Data records:
=-=-=

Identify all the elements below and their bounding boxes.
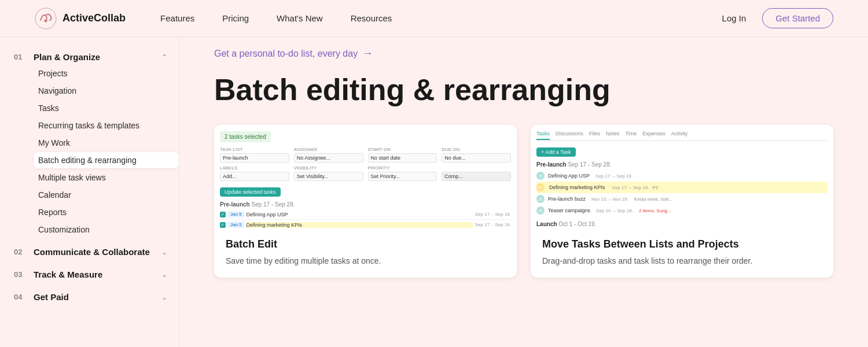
- sidebar: 01 Plan & Organize ⌃ Projects Navigation…: [0, 37, 179, 347]
- sidebar-section-paid: 04 Get Paid ⌄: [14, 289, 179, 305]
- cards-row: 2 tasks selected TASK LIST Pre-launch AS…: [214, 125, 833, 278]
- section-title-track: Track & Measure: [34, 270, 155, 279]
- logo-text: ActiveCollab: [62, 12, 126, 24]
- sidebar-section-track: 03 Track & Measure ⌄: [14, 266, 179, 283]
- svg-point-1: [45, 19, 47, 22]
- sidebar-item-projects[interactable]: Projects: [34, 65, 179, 82]
- sidebar-section-collaborate: 02 Communicate & Collaborate ⌄: [14, 243, 179, 260]
- logo-icon: [35, 8, 57, 29]
- sidebar-item-customization[interactable]: Customization: [34, 222, 179, 238]
- chevron-down-icon-02: ⌄: [161, 248, 167, 256]
- nav-features[interactable]: Features: [160, 13, 194, 23]
- sidebar-section-header-collaborate[interactable]: 02 Communicate & Collaborate ⌄: [14, 243, 179, 260]
- sidebar-section-plan: 01 Plan & Organize ⌃ Projects Navigation…: [14, 49, 179, 238]
- promo-banner[interactable]: Get a personal to-do list, every day →: [214, 47, 833, 60]
- batch-edit-image: 2 tasks selected TASK LIST Pre-launch AS…: [214, 125, 517, 229]
- chevron-down-icon-04: ⌄: [161, 293, 167, 301]
- sidebar-section-header-paid[interactable]: 04 Get Paid ⌄: [14, 289, 179, 305]
- section-num-02: 02: [14, 248, 27, 256]
- header: ActiveCollab Features Pricing What's New…: [0, 0, 868, 37]
- chevron-up-icon: ⌃: [161, 53, 167, 61]
- section-num-01: 01: [14, 53, 27, 61]
- sidebar-section-header-track[interactable]: 03 Track & Measure ⌄: [14, 266, 179, 283]
- batch-edit-card-title: Batch Edit: [226, 238, 505, 250]
- sidebar-item-multiple-task-views[interactable]: Multiple task views: [34, 169, 179, 186]
- move-tasks-image: Tasks Discussions Files Notes Time Expen…: [531, 125, 833, 229]
- section-title-plan: Plan & Organize: [34, 52, 155, 62]
- main-nav: Features Pricing What's New Resources: [160, 13, 722, 23]
- batch-edit-card-desc: Save time by editing multiple tasks at o…: [226, 255, 505, 267]
- sidebar-item-calendar[interactable]: Calendar: [34, 187, 179, 203]
- sidebar-sub-items-plan: Projects Navigation Tasks Recurring task…: [14, 65, 179, 238]
- get-started-button[interactable]: Get Started: [762, 8, 833, 28]
- main-layout: 01 Plan & Organize ⌃ Projects Navigation…: [0, 37, 868, 347]
- promo-text: Get a personal to-do list, every day: [214, 49, 358, 59]
- move-tasks-card-title: Move Tasks Between Lists and Projects: [542, 238, 822, 250]
- nav-pricing[interactable]: Pricing: [222, 13, 249, 23]
- move-tasks-mock-ui: Tasks Discussions Files Notes Time Expen…: [531, 125, 833, 229]
- login-button[interactable]: Log In: [722, 13, 746, 23]
- chevron-down-icon-03: ⌄: [161, 271, 167, 279]
- logo-area[interactable]: ActiveCollab: [35, 8, 126, 29]
- sidebar-item-reports[interactable]: Reports: [34, 204, 179, 220]
- sidebar-item-my-work[interactable]: My Work: [34, 135, 179, 151]
- header-right: Log In Get Started: [722, 8, 833, 28]
- content-area: Get a personal to-do list, every day → B…: [179, 37, 868, 347]
- sidebar-item-batch-editing[interactable]: Batch editing & rearranging: [34, 152, 179, 168]
- batch-edit-mock-ui: 2 tasks selected TASK LIST Pre-launch AS…: [214, 125, 517, 229]
- move-tasks-card-desc: Drag-and-drop tasks and task lists to re…: [542, 255, 822, 267]
- nav-whats-new[interactable]: What's New: [277, 13, 323, 23]
- mock-selected-label: 2 tasks selected: [220, 131, 271, 142]
- move-tasks-card-body: Move Tasks Between Lists and Projects Dr…: [531, 229, 833, 278]
- nav-resources[interactable]: Resources: [351, 13, 392, 23]
- section-num-03: 03: [14, 270, 27, 279]
- sidebar-section-header-plan[interactable]: 01 Plan & Organize ⌃: [14, 49, 179, 65]
- page-title: Batch editing & rearranging: [214, 73, 833, 106]
- section-title-paid: Get Paid: [34, 292, 155, 302]
- sidebar-item-tasks[interactable]: Tasks: [34, 100, 179, 116]
- move-tasks-card: Tasks Discussions Files Notes Time Expen…: [531, 125, 833, 278]
- section-title-collaborate: Communicate & Collaborate: [34, 247, 155, 257]
- sidebar-item-recurring[interactable]: Recurring tasks & templates: [34, 117, 179, 134]
- sidebar-item-navigation[interactable]: Navigation: [34, 83, 179, 99]
- promo-arrow-icon: →: [362, 47, 373, 60]
- batch-edit-card-body: Batch Edit Save time by editing multiple…: [214, 229, 517, 278]
- batch-edit-card: 2 tasks selected TASK LIST Pre-launch AS…: [214, 125, 517, 278]
- svg-point-0: [35, 8, 56, 29]
- section-num-04: 04: [14, 293, 27, 301]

=-=-=

Be exact. Write out all the entries and omit the pictures.

Task response:
Identify all the elements below and their bounding boxes.
- sidebar: 01 Plan & Organize ⌃ Projects Navigation…: [0, 37, 179, 347]
- sidebar-section-paid: 04 Get Paid ⌄: [14, 289, 179, 305]
- cards-row: 2 tasks selected TASK LIST Pre-launch AS…: [214, 125, 833, 278]
- section-title-track: Track & Measure: [34, 270, 155, 279]
- logo-text: ActiveCollab: [62, 12, 126, 24]
- sidebar-section-track: 03 Track & Measure ⌄: [14, 266, 179, 283]
- svg-point-1: [45, 19, 47, 22]
- sidebar-item-projects[interactable]: Projects: [34, 65, 179, 82]
- sidebar-section-collaborate: 02 Communicate & Collaborate ⌄: [14, 243, 179, 260]
- logo-icon: [35, 8, 57, 29]
- sidebar-item-customization[interactable]: Customization: [34, 222, 179, 238]
- chevron-down-icon-02: ⌄: [161, 248, 167, 256]
- nav-features[interactable]: Features: [160, 13, 194, 23]
- sidebar-section-header-collaborate[interactable]: 02 Communicate & Collaborate ⌄: [14, 243, 179, 260]
- sidebar-section-plan: 01 Plan & Organize ⌃ Projects Navigation…: [14, 49, 179, 238]
- promo-banner[interactable]: Get a personal to-do list, every day →: [214, 47, 833, 60]
- batch-edit-image: 2 tasks selected TASK LIST Pre-launch AS…: [214, 125, 517, 229]
- chevron-down-icon-04: ⌄: [161, 293, 167, 301]
- sidebar-section-header-paid[interactable]: 04 Get Paid ⌄: [14, 289, 179, 305]
- section-num-02: 02: [14, 248, 27, 256]
- header: ActiveCollab Features Pricing What's New…: [0, 0, 868, 37]
- chevron-up-icon: ⌃: [161, 53, 167, 61]
- section-num-01: 01: [14, 53, 27, 61]
- sidebar-section-header-track[interactable]: 03 Track & Measure ⌄: [14, 266, 179, 283]
- batch-edit-card-title: Batch Edit: [226, 238, 505, 250]
- sidebar-item-multiple-task-views[interactable]: Multiple task views: [34, 169, 179, 186]
- move-tasks-image: Tasks Discussions Files Notes Time Expen…: [531, 125, 833, 229]
- section-title-plan: Plan & Organize: [34, 52, 155, 62]
- main-nav: Features Pricing What's New Resources: [160, 13, 722, 23]
- batch-edit-card-desc: Save time by editing multiple tasks at o…: [226, 255, 505, 267]
- sidebar-item-calendar[interactable]: Calendar: [34, 187, 179, 203]
- sidebar-sub-items-plan: Projects Navigation Tasks Recurring task…: [14, 65, 179, 238]
- get-started-button[interactable]: Get Started: [762, 8, 833, 28]
- main-layout: 01 Plan & Organize ⌃ Projects Navigation…: [0, 37, 868, 347]
- promo-text: Get a personal to-do list, every day: [214, 49, 358, 59]
- move-tasks-card-title: Move Tasks Between Lists and Projects: [542, 238, 822, 250]
- nav-pricing[interactable]: Pricing: [222, 13, 249, 23]
- move-tasks-mock-ui: Tasks Discussions Files Notes Time Expen…: [531, 125, 833, 229]
- login-button[interactable]: Log In: [722, 13, 746, 23]
- chevron-down-icon-03: ⌄: [161, 271, 167, 279]
- logo-area[interactable]: ActiveCollab: [35, 8, 126, 29]
- sidebar-item-reports[interactable]: Reports: [34, 204, 179, 220]
- sidebar-item-my-work[interactable]: My Work: [34, 135, 179, 151]
- header-right: Log In Get Started: [722, 8, 833, 28]
- content-area: Get a personal to-do list, every day → B…: [179, 37, 868, 347]
- sidebar-item-batch-editing[interactable]: Batch editing & rearranging: [34, 152, 179, 168]
- batch-edit-mock-ui: 2 tasks selected TASK LIST Pre-launch AS…: [214, 125, 517, 229]
- move-tasks-card-desc: Drag-and-drop tasks and task lists to re…: [542, 255, 822, 267]
- nav-whats-new[interactable]: What's New: [277, 13, 323, 23]
- mock-selected-label: 2 tasks selected: [220, 131, 271, 142]
- move-tasks-card-body: Move Tasks Between Lists and Projects Dr…: [531, 229, 833, 278]
- nav-resources[interactable]: Resources: [351, 13, 392, 23]
- section-num-03: 03: [14, 270, 27, 279]
- sidebar-section-header-plan[interactable]: 01 Plan & Organize ⌃: [14, 49, 179, 65]
- page-title: Batch editing & rearranging: [214, 73, 833, 106]
- section-title-paid: Get Paid: [34, 292, 155, 302]
- sidebar-item-tasks[interactable]: Tasks: [34, 100, 179, 116]
- move-tasks-card: Tasks Discussions Files Notes Time Expen…: [531, 125, 833, 278]
- section-title-collaborate: Communicate & Collaborate: [34, 247, 155, 257]
- sidebar-item-recurring[interactable]: Recurring tasks & templates: [34, 117, 179, 134]
- sidebar-item-navigation[interactable]: Navigation: [34, 83, 179, 99]
- promo-arrow-icon: →: [362, 47, 373, 60]
- batch-edit-card-body: Batch Edit Save time by editing multiple…: [214, 229, 517, 278]
- batch-edit-card: 2 tasks selected TASK LIST Pre-launch AS…: [214, 125, 517, 278]
- svg-point-0: [35, 8, 56, 29]
- section-num-04: 04: [14, 293, 27, 301]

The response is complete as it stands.